Blé : exportations et marché intérieur sont Jean qui rit et Jean qui pleure

"Un record historique" : les exportations de blé tendre français vers les pays tiers battent plus que jamais leur plein, dynamisées notamment par les craintes liées à la pandémie de Covid-19, qui à l'inverse, a plongé le marché intérieur dans la déprime.

FranceAgriMer a indiqué le 15 avril avoir révisé à la hausse ses prévisions d'exportations vers les pays tiers (hors-UE) de 500 000 tonnes par rapport au mois dernier. Il table désormais sur 13,2 millions de tonnes de grains vendus notamment vers ses clients traditionnels, comme l'Algérie ou l'Afrique de l'Ouest. "Si le chiffre est effectivement réalisé, ce sera un record historique pour les exportations françaises de blé tendre vers les pays tiers", a déclaré lors d'une conférence de presse Marc Zribi, chef de l'unité "grains et sucre" de FranceAgriMer.

Une performance imputable notamment aux chargements vers la Chine, qui s'élevaient au 10 avril, selon FranceAgriMer, à 1,14 million de tonnes. Le Maroc, touché par la sécheresse, a également permis d'écouler à ce stade plus de 1,6 million de tonnes.

Après un effondrement au cours de la première quinzaine de mars dans le sillage des cours pétroliers, les prix du blé ont repris depuis du poil de la bête en raison de la forte demande mondiale, "liée au besoin de sécuriser, de reconstituer des stocks de pays structurellement importateurs", a souligné M. Zribi. Pour lui, "les prix des blés français restent toujours extrêmement compétitifs comparés aux autres origines" et notamment par rapport au blé de la mer Noire.

Une compétitivité qui a permis aux opérateurs de surmonter des difficultés liées aux mesures de confinement mises en place en France. "Des opérateurs disent qu'il y a des difficultés d'approvisionnement sur les ports de la façade atlantique", a indiqué Marion Duval, adjointe de M. Zribi, évoquant également "le retour à vide des camions qui engendre un renchérissement du coût du fret".

"Nous prenons à notre charge à ce jour les coûts de fonctionnement supplémentaires et nous prenons aussi à notre charge les coûts de transport quand il y a des retours à vide", a souligné de son côté Jean-François Loiseau, président d'Intercéréales.

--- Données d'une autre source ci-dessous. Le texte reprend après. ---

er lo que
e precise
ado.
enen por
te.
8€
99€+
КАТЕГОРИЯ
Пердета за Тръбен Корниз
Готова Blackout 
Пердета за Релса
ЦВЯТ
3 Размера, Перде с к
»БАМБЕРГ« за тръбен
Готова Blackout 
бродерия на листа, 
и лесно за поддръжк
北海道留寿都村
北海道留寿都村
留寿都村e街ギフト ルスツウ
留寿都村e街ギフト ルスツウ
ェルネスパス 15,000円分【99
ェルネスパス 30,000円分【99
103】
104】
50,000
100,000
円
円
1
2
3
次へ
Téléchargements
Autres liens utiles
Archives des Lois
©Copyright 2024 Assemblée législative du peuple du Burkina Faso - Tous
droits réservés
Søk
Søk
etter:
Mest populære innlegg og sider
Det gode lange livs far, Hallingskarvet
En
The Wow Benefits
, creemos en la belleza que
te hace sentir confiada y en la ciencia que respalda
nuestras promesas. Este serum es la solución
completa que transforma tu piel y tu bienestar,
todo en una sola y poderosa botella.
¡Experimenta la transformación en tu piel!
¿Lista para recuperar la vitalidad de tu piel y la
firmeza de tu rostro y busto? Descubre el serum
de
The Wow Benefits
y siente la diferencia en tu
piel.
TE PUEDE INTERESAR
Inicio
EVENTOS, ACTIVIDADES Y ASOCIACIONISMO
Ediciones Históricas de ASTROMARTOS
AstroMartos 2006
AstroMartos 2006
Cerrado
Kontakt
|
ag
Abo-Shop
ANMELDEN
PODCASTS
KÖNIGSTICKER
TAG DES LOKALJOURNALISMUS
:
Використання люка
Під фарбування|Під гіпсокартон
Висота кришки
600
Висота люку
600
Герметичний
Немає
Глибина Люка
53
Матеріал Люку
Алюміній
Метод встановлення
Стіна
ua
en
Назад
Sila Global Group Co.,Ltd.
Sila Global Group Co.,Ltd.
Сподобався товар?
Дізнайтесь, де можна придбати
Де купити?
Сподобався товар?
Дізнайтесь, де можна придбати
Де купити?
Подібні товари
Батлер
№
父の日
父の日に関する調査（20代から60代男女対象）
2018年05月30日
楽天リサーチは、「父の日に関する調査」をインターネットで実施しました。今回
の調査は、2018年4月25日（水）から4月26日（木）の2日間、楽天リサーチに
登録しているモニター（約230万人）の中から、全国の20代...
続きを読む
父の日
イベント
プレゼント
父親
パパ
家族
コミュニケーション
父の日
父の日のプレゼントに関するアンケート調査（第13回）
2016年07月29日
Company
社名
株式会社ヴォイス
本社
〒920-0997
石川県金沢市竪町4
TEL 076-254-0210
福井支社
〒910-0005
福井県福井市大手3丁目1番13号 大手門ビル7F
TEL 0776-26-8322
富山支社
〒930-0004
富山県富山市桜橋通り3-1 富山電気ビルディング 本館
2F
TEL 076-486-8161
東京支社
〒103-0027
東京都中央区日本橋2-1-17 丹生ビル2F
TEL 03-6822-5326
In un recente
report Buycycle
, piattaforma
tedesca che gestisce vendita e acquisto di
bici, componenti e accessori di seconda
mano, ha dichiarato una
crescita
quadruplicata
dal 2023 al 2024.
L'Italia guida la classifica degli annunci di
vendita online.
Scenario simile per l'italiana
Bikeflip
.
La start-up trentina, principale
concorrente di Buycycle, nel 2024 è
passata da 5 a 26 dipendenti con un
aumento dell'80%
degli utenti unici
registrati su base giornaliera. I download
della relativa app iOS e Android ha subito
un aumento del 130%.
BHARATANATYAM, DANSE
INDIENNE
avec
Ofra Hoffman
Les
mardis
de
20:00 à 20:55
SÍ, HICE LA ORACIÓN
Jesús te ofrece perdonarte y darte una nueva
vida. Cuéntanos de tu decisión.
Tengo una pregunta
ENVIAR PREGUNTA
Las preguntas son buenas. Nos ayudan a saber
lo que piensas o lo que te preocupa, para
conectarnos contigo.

Il a néanmoins dénoncé l'attitude de certains distributeurs, qui vendent la farine "par blocs de 10 kilos à un prix trois fois supérieur au prix où nous vendons cette même farine aux grandes surfaces". "Nous répertorions ces coûts. Le temps viendra où nous présenterons ces chiffres, notamment au ministère de l'Economie et des Finances", a-t-il prévenu. Car si la demande de farine pour la maison a explosé ces dernières semaines, vidant les rayons des supermarchés, elle ne représente qu'une infime partie (environ 5%) du chiffre d'affaires de la meunerie française, par ailleurs pas à la fête.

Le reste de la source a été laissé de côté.